▶ **TASK TO CARRY OUT**
Go through the data below. List every line that holds the word "Zachmurzenie".

▶ **RECORDS PROVIDED**
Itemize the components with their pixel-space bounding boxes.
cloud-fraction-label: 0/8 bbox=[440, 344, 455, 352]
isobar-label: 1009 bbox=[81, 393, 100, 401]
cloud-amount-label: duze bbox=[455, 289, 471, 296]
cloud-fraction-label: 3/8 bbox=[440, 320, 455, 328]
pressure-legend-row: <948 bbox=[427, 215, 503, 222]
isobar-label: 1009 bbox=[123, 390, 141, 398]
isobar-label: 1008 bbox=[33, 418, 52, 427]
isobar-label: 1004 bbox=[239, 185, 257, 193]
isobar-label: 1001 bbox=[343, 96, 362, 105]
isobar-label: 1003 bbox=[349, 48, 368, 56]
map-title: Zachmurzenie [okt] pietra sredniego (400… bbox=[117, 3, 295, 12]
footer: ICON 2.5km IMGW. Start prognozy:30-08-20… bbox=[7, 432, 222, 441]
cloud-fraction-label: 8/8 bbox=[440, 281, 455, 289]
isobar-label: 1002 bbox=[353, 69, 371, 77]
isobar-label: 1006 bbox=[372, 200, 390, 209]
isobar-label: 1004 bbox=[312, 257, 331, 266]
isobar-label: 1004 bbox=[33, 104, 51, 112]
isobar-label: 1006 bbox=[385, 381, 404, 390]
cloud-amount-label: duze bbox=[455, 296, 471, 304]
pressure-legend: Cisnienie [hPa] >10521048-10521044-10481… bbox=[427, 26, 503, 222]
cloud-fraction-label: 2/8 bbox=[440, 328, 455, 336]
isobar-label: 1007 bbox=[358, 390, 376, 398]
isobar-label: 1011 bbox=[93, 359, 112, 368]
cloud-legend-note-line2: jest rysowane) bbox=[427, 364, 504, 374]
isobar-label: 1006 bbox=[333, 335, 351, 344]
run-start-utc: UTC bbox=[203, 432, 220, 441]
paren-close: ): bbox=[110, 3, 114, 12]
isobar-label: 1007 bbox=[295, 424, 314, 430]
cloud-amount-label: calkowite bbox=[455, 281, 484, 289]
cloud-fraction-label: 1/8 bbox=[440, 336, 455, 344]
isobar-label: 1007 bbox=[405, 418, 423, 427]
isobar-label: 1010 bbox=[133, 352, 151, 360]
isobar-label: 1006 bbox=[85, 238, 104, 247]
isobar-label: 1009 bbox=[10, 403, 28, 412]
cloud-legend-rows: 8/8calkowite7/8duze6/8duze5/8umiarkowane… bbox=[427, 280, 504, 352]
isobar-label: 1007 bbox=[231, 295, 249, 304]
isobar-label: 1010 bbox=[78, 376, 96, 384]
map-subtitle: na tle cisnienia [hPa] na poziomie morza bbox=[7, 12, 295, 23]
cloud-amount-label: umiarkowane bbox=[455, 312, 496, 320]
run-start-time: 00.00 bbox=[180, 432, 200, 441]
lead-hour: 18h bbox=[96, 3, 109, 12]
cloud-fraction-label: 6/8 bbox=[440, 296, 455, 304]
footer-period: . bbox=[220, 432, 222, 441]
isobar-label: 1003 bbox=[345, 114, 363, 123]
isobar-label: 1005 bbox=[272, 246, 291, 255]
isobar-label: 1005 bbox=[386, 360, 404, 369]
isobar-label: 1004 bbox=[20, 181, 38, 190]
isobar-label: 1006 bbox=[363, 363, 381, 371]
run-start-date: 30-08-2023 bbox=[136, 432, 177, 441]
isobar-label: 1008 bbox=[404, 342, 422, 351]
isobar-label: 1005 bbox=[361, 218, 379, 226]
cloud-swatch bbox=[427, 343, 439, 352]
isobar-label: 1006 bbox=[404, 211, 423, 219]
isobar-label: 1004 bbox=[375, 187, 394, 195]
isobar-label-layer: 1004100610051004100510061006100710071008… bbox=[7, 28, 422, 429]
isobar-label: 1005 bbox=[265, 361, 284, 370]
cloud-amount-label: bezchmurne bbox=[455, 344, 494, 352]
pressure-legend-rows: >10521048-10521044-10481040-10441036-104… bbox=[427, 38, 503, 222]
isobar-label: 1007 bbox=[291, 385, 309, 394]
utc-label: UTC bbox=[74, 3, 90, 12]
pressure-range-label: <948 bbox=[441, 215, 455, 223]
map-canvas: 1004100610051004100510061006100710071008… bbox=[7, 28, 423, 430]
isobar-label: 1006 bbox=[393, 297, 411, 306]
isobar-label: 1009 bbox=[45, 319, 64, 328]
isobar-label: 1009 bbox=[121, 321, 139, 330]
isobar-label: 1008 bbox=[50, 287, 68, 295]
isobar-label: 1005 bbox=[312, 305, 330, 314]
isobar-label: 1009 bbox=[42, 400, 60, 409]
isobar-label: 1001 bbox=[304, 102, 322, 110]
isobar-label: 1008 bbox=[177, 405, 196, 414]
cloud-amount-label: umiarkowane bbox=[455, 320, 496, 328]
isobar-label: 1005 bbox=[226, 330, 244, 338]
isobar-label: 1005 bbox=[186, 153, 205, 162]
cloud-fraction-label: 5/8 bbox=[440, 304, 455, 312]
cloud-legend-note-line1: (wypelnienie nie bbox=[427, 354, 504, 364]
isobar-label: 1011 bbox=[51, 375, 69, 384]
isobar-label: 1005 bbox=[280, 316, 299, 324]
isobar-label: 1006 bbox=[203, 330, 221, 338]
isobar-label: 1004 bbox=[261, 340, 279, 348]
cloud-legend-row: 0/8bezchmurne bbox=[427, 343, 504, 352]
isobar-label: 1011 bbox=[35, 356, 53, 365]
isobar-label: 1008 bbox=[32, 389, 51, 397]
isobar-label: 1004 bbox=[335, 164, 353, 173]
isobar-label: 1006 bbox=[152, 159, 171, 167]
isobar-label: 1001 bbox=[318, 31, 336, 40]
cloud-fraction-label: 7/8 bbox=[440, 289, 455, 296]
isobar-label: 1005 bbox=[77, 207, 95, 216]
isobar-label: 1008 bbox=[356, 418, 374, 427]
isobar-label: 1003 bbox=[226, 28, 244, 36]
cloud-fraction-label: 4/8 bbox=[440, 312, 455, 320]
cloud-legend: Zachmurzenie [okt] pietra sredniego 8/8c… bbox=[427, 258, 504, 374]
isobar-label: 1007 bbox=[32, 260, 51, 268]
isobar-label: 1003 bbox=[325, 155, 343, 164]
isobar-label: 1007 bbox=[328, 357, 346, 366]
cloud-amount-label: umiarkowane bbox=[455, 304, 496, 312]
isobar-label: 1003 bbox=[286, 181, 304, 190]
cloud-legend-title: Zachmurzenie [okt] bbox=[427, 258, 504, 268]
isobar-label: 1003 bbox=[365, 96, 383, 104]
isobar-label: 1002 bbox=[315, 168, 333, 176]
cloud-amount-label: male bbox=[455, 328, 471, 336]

--

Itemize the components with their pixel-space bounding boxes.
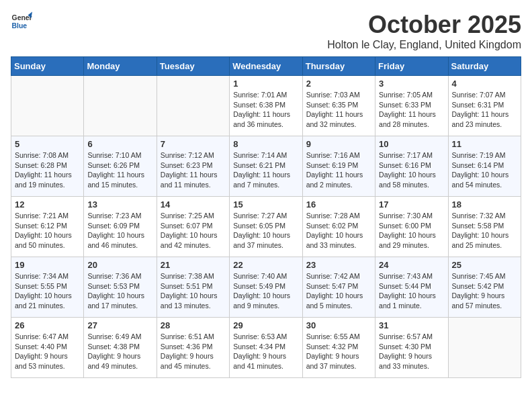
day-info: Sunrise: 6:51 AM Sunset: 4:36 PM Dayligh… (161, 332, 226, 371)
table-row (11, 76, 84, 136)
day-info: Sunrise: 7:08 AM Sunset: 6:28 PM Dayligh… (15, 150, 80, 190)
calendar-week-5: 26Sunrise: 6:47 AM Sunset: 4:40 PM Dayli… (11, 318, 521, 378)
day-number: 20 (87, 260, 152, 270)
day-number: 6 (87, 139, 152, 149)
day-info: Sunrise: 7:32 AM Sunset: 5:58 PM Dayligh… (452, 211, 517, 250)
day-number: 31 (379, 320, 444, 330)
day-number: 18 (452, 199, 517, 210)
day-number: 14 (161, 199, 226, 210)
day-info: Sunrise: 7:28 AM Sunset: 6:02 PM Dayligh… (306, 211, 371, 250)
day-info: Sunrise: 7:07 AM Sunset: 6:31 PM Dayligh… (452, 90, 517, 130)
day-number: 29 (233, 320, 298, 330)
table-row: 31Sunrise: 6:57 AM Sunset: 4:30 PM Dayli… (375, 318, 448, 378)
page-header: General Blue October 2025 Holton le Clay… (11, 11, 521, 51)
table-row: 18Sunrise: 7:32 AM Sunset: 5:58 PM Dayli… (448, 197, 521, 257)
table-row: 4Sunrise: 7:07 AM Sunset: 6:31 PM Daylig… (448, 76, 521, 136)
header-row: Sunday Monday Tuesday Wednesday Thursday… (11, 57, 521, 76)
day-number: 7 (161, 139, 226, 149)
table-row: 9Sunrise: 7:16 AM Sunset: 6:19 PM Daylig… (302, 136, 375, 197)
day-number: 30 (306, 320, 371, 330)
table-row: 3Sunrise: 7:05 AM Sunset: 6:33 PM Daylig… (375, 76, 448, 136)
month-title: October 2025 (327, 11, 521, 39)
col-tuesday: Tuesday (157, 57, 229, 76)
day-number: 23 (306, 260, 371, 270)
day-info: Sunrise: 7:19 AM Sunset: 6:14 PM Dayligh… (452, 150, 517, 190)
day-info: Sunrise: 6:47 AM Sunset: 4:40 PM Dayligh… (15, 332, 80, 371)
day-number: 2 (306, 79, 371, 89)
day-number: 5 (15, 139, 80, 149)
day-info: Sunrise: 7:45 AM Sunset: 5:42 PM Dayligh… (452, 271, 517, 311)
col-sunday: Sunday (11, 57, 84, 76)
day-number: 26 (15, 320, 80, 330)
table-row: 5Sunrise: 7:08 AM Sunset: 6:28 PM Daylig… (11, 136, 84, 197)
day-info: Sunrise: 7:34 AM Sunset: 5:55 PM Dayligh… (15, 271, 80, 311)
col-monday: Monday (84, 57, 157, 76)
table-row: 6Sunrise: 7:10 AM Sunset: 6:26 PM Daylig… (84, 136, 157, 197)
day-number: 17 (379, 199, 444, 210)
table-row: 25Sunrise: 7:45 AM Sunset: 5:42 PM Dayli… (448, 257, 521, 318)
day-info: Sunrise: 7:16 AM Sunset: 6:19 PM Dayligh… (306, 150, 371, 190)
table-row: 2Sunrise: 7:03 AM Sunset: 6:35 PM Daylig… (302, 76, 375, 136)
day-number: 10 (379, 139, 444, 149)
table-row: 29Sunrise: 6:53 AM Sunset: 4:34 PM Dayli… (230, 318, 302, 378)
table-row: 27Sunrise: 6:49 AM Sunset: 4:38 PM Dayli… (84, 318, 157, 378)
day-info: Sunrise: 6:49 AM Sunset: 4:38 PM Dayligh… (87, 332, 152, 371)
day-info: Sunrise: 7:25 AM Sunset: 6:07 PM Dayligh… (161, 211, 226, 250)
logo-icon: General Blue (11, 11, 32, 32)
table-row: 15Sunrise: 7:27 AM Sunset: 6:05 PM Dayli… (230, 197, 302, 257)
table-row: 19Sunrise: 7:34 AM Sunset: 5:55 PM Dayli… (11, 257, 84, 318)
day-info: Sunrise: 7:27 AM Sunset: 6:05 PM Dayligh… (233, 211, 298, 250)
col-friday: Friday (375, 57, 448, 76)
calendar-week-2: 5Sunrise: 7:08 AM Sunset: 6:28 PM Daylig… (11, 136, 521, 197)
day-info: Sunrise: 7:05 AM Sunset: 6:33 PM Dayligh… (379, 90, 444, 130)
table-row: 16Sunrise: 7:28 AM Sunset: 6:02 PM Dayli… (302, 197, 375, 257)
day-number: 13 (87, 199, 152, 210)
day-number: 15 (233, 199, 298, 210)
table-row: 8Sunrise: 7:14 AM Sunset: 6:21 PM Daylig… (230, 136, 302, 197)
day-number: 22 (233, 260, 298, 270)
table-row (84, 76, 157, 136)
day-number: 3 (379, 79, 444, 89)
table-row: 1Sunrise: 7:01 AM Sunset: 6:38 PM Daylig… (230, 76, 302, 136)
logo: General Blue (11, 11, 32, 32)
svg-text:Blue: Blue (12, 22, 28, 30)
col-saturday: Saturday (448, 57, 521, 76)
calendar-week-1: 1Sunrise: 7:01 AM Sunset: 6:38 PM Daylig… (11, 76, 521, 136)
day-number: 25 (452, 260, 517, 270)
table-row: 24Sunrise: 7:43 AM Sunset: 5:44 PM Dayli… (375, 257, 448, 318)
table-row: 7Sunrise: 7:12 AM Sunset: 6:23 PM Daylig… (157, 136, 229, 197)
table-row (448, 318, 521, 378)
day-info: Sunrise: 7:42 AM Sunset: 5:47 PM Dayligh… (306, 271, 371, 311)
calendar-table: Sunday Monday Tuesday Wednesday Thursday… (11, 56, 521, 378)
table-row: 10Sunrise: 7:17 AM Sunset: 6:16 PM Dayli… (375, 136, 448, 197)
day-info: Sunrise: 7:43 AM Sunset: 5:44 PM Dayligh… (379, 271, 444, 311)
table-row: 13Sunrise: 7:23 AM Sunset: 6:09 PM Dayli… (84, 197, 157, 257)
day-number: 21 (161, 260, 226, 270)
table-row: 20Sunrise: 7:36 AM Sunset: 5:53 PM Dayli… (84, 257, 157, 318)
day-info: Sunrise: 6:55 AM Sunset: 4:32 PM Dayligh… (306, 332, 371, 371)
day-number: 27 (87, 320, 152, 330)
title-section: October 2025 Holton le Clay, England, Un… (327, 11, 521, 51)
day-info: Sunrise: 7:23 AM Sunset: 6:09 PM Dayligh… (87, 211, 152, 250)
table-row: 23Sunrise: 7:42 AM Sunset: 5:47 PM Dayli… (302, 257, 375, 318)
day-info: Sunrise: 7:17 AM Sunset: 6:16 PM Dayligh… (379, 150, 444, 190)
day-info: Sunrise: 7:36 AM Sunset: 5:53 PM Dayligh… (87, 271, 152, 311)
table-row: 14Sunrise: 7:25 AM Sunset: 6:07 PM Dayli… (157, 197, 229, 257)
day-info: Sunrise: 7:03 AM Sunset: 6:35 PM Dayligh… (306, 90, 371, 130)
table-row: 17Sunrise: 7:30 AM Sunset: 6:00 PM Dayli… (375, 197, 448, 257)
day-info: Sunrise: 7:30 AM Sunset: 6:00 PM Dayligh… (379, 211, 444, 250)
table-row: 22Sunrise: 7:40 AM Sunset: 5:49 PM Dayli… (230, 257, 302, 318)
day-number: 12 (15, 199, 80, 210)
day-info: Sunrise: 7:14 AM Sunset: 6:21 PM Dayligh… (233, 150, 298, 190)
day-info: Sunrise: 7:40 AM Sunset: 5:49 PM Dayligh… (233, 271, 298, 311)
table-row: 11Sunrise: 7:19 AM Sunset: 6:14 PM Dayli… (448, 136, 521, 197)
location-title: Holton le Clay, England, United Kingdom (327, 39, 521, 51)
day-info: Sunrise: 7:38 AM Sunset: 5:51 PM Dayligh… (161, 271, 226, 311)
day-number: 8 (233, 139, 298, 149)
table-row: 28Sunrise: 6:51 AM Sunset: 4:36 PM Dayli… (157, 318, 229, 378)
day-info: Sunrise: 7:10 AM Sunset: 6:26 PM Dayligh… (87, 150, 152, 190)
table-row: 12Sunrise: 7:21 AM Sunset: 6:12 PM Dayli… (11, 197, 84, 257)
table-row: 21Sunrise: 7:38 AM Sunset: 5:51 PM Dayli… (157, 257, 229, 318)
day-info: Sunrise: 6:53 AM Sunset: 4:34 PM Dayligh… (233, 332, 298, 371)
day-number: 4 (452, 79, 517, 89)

▶ **TASK RESULT**
map-title: Zachmurzenie [okt] pietra sredniego (400… bbox=[117, 3, 295, 12]
cloud-legend: Zachmurzenie [okt] pietra sredniego 8/8c… bbox=[427, 258, 504, 374]
cloud-legend-title: Zachmurzenie [okt] bbox=[427, 258, 504, 268]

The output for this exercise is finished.